Pero también sirven las palabras y los textos. «La importancia de esas catástrofes nos interpela», dijo Benedicto XVI el 9 de junio de 2011 en su encuentro con seis nuevos embajadores ante la Santa Sede. «El hombre es lo primero, conviene recordarlo. El hombre, a quien Dios ha encomendado la buena gestión de la naturaleza, no puede ser dominado por la técnica y quedar sujeto a ella. Esta toma de conciencia debe llevar a los Estados a reflexionar juntos sobre el futuro del planeta a corto plazo, ante su responsabilidad respecto a nuestra vida y a las tecnologías. La ecología humana es una necesidad imperativa. Adoptar en toda circunstancia un modo de vivir respetuoso del medio ambiente y apoyar la investigación y la explotación de energías adecuadas que salvaguarden el patrimonio de la naturaleza y no impliquen peligro para el hombre deben ser prioridades políticas y económicas. En este sentido, resulta necesario revisar en su totalidad nuestra actitud ante la naturaleza. Esta no es solo un espacio explotable o para disfrutar. Es el lugar donde nace el hombre, su “casa”, de algún modo».[1]

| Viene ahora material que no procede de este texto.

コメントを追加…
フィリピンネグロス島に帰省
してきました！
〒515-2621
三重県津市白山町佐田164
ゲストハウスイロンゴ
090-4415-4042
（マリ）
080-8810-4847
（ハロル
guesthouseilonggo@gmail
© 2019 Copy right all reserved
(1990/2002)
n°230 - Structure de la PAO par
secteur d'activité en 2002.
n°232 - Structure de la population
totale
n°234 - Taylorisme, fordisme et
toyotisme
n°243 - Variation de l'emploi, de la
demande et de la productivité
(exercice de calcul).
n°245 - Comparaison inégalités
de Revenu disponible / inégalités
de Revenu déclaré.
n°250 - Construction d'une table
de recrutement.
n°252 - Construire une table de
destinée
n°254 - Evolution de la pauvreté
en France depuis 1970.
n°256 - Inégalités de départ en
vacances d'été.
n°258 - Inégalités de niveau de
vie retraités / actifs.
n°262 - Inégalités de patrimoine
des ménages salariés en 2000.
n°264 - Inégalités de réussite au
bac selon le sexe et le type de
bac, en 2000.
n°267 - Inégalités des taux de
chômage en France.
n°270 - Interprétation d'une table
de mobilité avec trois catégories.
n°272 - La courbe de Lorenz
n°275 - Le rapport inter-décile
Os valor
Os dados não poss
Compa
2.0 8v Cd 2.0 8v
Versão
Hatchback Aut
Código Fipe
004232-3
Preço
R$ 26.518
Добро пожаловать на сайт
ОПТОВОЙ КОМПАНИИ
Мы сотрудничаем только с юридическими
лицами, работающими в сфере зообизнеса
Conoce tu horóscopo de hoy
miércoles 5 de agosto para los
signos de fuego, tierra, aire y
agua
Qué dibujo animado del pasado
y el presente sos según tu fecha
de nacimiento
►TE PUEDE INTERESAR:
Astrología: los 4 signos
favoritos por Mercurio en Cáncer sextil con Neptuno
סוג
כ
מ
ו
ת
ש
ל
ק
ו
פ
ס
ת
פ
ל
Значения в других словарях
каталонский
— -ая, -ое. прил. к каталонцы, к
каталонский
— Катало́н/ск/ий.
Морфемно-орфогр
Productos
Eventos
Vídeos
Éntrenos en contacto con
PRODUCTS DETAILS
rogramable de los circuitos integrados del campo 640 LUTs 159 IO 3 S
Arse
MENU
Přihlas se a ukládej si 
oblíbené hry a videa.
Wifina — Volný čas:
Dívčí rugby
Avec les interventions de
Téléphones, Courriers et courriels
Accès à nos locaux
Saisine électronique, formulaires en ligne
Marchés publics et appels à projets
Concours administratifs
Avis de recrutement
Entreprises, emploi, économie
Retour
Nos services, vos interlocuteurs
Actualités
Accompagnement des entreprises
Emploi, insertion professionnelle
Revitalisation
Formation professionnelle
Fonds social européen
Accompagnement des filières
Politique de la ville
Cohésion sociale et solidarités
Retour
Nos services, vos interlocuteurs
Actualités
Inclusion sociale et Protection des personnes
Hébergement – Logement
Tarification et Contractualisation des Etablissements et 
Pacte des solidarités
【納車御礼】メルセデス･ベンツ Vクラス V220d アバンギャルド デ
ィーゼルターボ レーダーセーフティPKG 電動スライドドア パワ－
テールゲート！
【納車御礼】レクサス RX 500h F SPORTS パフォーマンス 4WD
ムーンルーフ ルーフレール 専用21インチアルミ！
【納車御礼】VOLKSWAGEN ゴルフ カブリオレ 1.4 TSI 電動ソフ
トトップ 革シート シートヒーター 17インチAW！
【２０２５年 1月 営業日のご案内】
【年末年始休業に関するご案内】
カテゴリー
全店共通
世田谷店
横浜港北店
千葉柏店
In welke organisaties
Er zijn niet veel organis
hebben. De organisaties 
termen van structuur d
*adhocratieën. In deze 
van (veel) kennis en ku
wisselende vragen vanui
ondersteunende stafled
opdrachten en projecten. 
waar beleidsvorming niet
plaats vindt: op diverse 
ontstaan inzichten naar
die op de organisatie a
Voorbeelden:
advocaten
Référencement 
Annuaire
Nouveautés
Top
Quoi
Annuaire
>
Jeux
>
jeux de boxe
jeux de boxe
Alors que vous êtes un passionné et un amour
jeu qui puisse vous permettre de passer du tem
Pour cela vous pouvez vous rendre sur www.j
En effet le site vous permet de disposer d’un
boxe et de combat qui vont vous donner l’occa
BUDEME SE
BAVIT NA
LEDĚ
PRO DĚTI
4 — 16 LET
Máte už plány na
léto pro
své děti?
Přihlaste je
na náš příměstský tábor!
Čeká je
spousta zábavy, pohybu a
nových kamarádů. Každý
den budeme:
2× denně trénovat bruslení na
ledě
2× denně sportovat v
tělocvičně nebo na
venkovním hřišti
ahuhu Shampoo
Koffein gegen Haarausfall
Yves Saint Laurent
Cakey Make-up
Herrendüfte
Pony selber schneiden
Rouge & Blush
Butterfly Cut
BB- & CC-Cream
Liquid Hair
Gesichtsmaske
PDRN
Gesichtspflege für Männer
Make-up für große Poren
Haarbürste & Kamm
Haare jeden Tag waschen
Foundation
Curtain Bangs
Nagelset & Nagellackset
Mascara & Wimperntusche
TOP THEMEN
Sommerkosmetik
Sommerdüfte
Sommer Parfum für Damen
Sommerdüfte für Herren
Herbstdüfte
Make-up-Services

Detrás de la imagen aceptada de intelectual de primera línea, creo que podemos distinguir otra figura interesante: algunos han llamado a Benedicto XVI «el papa verde». ¿Es así, realmente? Hace ya mucho tiempo que los pontífices hablan de ecología: encíclicas, mensajes y discursos abordan con insistencia el problema de la responsabilidad humana hacia la naturaleza y el clima. Pero parece como si hubiera una pantalla que tornara inaudibles sus palabras. ¿Por qué? Existen causas estructurales que pueden explicar esta deficiencia. Los parámetros católicos —la larga duración, la paciencia, la maduración, el arraigo— son distintos de los habituales en las sociedades occidentales, que aprecian la instantaneidad, lo efímero, el ansia de progresar a cualquier precio.[2]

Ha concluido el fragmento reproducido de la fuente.